Records supplied ->
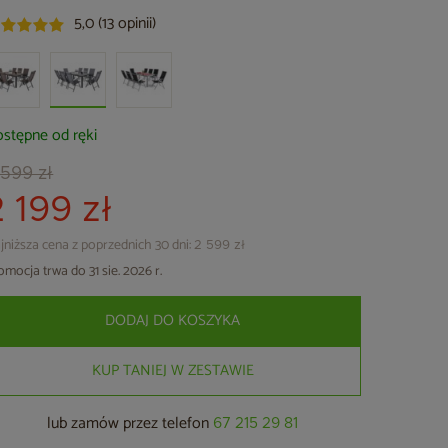
5,0 (13 opinii)
stępne od ręki
 599 zł
2 199 zł
jniższa cena z poprzednich 30 dni:
2 599 zł
omocja trwa do 31 sie. 2026 r.
DODAJ DO KOSZYKA
KUP TANIEJ W ZESTAWIE
lub zamów przez telefon
67 215 29 81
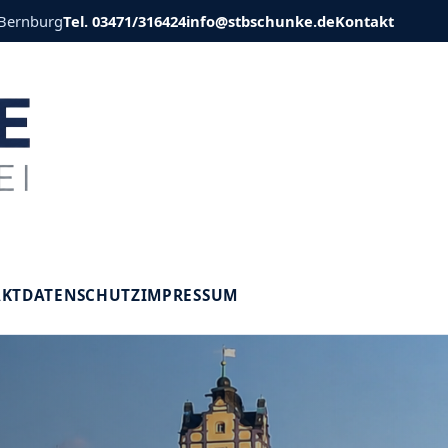
 Bernburg
Tel. 03471/316424
info@stbschunke.de
Kontakt
V
AKT
DATENSCHUTZ
IMPRESSUM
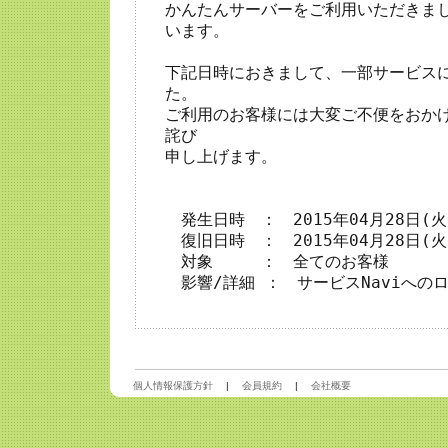
かんたんサーバーをご利用いただきま
います。

下記日時におきまして、一部サービス
た。

ご利用のお客様には大変ご不便をおか
詫び

申し上げます。

　発生日時　：　2015年04月28日(火)
　復旧日時　：　2015年04月28日(火)
　対象　　　：　全てのお客様

　影響/詳細 ：　サービスNaviへの
個人情報保護方針
|
会員規約
|
会社概要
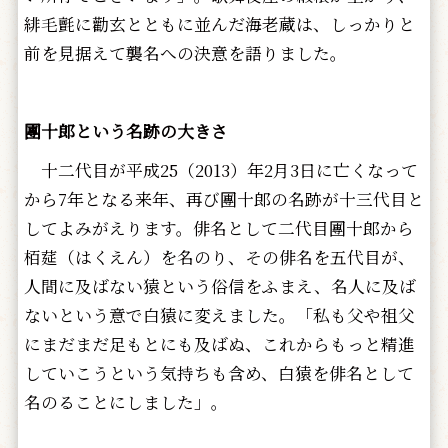
緋毛氈に勸玄とともに並んだ海老蔵は、しっかりと
前を見据えて襲名への決意を語りました。
團十郎という名跡の大きさ
十二代目が平成25（2013）年2月3日に亡くなって
から7年となる来年、再び團十郎の名跡が十三代目と
してよみがえります。俳名として二代目團十郎から
栢莚（はくえん）を名のり、その俳名を五代目が、
人間に及ばない猿という俗信をふまえ、名人に及ば
ないという意で白猿に変えました。「私も父や祖父
にまだまだ足もとにも及ばぬ、これからもっと精進
していこうという気持ちも含め、白猿を俳名として
名のることにしました」。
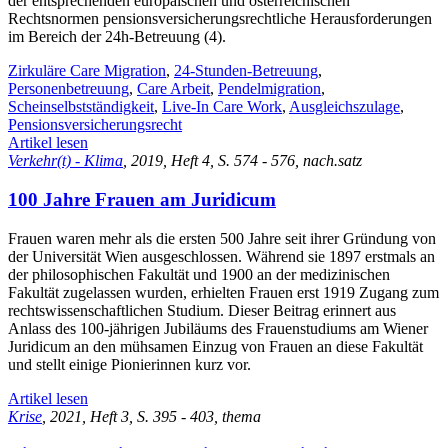
der entsprechenden europäischen und österreichischen
Rechtsnormen pensionsversicherungsrechtliche Herausforderungen
im Bereich der 24h-Betreuung (4).
Zirkuläre Care Migration
,
24-Stunden-Betreuung
,
Personenbetreuung
,
Care Arbeit
,
Pendelmigration
,
Scheinselbstständigkeit
,
Live-In Care Work
,
Ausgleichszulage
,
Pensionsversicherungsrecht
Artikel lesen
Verkehr(t) - Klima
, 2019, Heft 4, S. 574 - 576, nach.satz
100 Jahre Frauen am Juridicum
Frauen waren mehr als die ersten 500 Jahre seit ihrer Gründung von
der Universität Wien ausgeschlossen. Während sie 1897 erstmals an
der philosophischen Fakultät und 1900 an der medizinischen
Fakultät zugelassen wurden, erhielten Frauen erst 1919 Zugang zum
rechtswissenschaftlichen Studium. Dieser Beitrag erinnert aus
Anlass des 100-jährigen Jubiläums des Frauenstudiums am Wiener
Juridicum an den mühsamen Einzug von Frauen an diese Fakultät
und stellt einige Pionierinnen kurz vor.
Artikel lesen
Krise
, 2021, Heft 3, S. 395 - 403, thema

Brief ->
What's needed is a word-for-word retyping of the listing, minus its pictures.

Result of the task ->
5,0 (13 opinii)
stępne od ręki
 599 zł
2 199 zł
jniższa cena z poprzednich 30 dni:
2 599 zł
omocja trwa do 31 sie. 2026 r.
DODAJ DO KOSZYKA
KUP TANIEJ W ZESTAWIE
lub zamów przez telefon
67 215 29 81
 Bernburg
Tel. 03471/316424
info@stbschunke.de
Kontakt
V
AKT
DATENSCHUTZ
IMPRESSUM
かんたんサーバーをご利用いただきま
います。

下記日時におきまして、一部サービス
た。

ご利用のお客様には大変ご不便をおか
詫び

申し上げます。

　発生日時　：　2015年04月28日(火)
　復旧日時　：　2015年04月28日(火)
　対象　　　：　全てのお客様

　影響/詳細 ：　サービスNaviへの
個人情報保護方針
|
会員規約
|
会社概要
緋毛氈に勸玄とともに並んだ海老蔵は、しっかりと
前を見据えて襲名への決意を語りました。
團十郎という名跡の大きさ
十二代目が平成25（2013）年2月3日に亡くなって
から7年となる来年、再び團十郎の名跡が十三代目と
してよみがえります。俳名として二代目團十郎から
栢莚（はくえん）を名のり、その俳名を五代目が、
人間に及ばない猿という俗信をふまえ、名人に及ば
ないという意で白猿に変えました。「私も父や祖父
にまだまだ足もとにも及ばぬ、これからもっと精進
していこうという気持ちも含め、白猿を俳名として
名のることにしました」。
der entsprechenden europäischen und österreichischen
Rechtsnormen pensionsversicherungsrechtliche Herausforderungen
im Bereich der 24h-Betreuung (4).
Zirkuläre Care Migration
,
24-Stunden-Betreuung
,
Personenbetreuung
,
Care Arbeit
,
Pendelmigration
,
Scheinselbstständigkeit
,
Live-In Care Work
,
Ausgleichszulage
,
Pensionsversicherungsrecht
Artikel lesen
Verkehr(t) - Klima
, 2019, Heft 4, S. 574 - 576, nach.satz
100 Jahre Frauen am Juridicum
Frauen waren mehr als die ersten 500 Jahre seit ihrer Gründung von
der Universität Wien ausgeschlossen. Während sie 1897 erstmals an
der philosophischen Fakultät und 1900 an der medizinischen
Fakultät zugelassen wurden, erhielten Frauen erst 1919 Zugang zum
rechtswissenschaftlichen Studium. Dieser Beitrag erinnert aus
Anlass des 100-jährigen Jubiläums des Frauenstudiums am Wiener
Juridicum an den mühsamen Einzug von Frauen an diese Fakultät
und stellt einige Pionierinnen kurz vor.
Artikel lesen
Krise
, 2021, Heft 3, S. 395 - 403, thema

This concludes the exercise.